Step-by-step explanation:
We can prove that if b + c, c + a, and a + b are in harmonic progression (HP), then a/b + c, b/c + a, and c/a + b are in arithmetic progression (AP) using the following steps:
1. Define the harmonic mean:
The harmonic mean (HM) of two numbers x and y is given by:
HM(x, y) = 2xy / (x + y)
2. Express the given terms in terms of HM:
Since b + c, c + a, and a + b are in HP, their harmonic mean is equal to a constant value, say k.

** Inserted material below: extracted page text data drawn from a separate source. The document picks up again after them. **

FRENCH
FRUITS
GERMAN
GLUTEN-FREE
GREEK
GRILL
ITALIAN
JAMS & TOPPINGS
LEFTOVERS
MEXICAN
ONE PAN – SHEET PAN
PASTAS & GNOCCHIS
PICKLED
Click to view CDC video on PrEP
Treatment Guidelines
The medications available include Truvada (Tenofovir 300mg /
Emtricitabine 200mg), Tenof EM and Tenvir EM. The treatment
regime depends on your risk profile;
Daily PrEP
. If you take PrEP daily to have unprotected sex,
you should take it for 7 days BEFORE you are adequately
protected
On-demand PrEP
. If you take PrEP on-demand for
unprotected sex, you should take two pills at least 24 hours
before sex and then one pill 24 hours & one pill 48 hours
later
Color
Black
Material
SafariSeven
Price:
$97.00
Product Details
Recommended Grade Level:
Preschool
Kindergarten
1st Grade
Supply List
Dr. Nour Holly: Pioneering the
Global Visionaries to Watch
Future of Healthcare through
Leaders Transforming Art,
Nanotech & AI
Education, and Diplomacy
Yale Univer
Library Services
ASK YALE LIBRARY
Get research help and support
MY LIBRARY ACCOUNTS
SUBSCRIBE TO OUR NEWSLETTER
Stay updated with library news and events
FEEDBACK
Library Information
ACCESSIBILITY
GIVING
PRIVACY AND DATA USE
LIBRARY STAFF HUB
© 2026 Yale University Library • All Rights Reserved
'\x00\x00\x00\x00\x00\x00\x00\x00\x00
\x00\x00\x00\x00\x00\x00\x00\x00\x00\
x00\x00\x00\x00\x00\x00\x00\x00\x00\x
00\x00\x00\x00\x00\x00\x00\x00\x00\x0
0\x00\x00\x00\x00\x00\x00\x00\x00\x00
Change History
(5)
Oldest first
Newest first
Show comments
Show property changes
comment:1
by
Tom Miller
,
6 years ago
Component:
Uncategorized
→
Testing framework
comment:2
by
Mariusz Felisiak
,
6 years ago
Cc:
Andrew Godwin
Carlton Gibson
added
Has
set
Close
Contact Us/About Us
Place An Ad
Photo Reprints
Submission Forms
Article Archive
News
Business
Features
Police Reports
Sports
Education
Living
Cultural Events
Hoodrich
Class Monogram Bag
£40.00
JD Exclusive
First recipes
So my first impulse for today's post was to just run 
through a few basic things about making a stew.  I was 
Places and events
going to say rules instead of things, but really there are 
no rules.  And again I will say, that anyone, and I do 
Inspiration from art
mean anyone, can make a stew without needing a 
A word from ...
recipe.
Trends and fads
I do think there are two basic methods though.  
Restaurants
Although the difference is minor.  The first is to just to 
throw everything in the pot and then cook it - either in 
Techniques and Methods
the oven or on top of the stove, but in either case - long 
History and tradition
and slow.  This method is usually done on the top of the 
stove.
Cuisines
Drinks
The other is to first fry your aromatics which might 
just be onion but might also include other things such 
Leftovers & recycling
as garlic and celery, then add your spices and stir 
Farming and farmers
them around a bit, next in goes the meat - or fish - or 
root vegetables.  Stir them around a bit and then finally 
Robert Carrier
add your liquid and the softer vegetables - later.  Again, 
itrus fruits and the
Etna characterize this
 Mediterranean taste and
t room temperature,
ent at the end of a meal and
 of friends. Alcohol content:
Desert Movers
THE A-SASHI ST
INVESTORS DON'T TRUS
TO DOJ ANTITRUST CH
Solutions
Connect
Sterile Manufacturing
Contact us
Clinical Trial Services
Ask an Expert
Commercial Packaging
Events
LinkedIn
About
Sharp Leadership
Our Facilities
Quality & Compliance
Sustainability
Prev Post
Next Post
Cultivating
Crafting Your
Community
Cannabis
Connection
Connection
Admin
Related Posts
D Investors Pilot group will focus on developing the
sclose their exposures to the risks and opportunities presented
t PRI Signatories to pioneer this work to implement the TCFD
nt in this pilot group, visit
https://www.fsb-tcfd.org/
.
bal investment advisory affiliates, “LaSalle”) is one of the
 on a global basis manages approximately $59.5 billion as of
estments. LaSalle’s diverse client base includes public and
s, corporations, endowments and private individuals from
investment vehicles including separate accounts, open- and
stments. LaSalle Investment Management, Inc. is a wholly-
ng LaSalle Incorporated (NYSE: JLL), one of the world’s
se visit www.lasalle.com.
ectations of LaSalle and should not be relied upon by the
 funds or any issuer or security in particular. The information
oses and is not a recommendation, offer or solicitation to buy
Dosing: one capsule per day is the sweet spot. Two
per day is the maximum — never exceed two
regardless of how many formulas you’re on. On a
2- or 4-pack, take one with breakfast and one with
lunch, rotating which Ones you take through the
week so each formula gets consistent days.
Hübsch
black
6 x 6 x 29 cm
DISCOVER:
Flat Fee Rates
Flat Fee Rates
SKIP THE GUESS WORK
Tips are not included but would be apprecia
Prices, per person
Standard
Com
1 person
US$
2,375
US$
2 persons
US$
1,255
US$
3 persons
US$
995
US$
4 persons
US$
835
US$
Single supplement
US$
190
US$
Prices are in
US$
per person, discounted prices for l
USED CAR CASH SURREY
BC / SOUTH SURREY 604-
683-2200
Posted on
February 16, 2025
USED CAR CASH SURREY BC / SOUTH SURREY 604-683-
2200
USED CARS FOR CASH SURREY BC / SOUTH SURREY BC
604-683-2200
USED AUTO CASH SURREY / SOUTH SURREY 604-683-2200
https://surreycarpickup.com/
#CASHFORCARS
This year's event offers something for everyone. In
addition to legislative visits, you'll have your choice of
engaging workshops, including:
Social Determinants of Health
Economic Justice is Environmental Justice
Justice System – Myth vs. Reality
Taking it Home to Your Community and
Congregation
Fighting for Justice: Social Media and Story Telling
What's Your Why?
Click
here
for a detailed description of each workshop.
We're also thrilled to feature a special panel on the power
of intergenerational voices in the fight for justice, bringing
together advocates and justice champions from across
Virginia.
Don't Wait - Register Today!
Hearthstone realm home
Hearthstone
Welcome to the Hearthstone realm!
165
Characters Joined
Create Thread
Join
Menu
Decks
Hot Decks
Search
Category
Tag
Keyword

Therefore:
HM(b, c) = k
HM(c, a) = k
HM(a, b) = k
3. Rewrite the terms using HM:
From the definition of HM, we can rewrite the terms as:
b + c = 2bc / k
c + a = 2ca / k
a + b = 2ab / k
4. Express the desired terms in terms of HM:
We want to prove that a/b + c, b/c + a, and c/a + b are in AP. Let's rewrite them using HM:
a/b + c = (a * k) / (2bc) + 2bc / k
b/c + a = (b * k) / (2ca) + 2ca / k
c/a + b = (c * k) / (2ab) + 2ab / k
5. Simplify the expressions:
By rearranging the terms in each equation, we get:
a/b + c = (k^2 + 2abc) / (2bc)
b/c + a = (k^2 + 2abc) / (2ca)
c/a + b = (k^2 + 2abc) / (2ab)
6. Observe the common difference:
Notice that all three expressions have the same numerator, (k^2 + 2abc). This means the difference between any two consecutive terms is simply the difference in their denominators.
Therefore, we can conclude that:
(b/c + a) - (a/b + c) = (2ca - 2bc) / (2bc * 2ca) = constant
(c/a + b) - (b/c + a) = (2ab - 2ca) / (2ab * 2ca) = constant
Since the difference between any two consecutive terms is constant, a/b + c, b/c + a, and c/a + b are indeed in arithmetic progression (AP).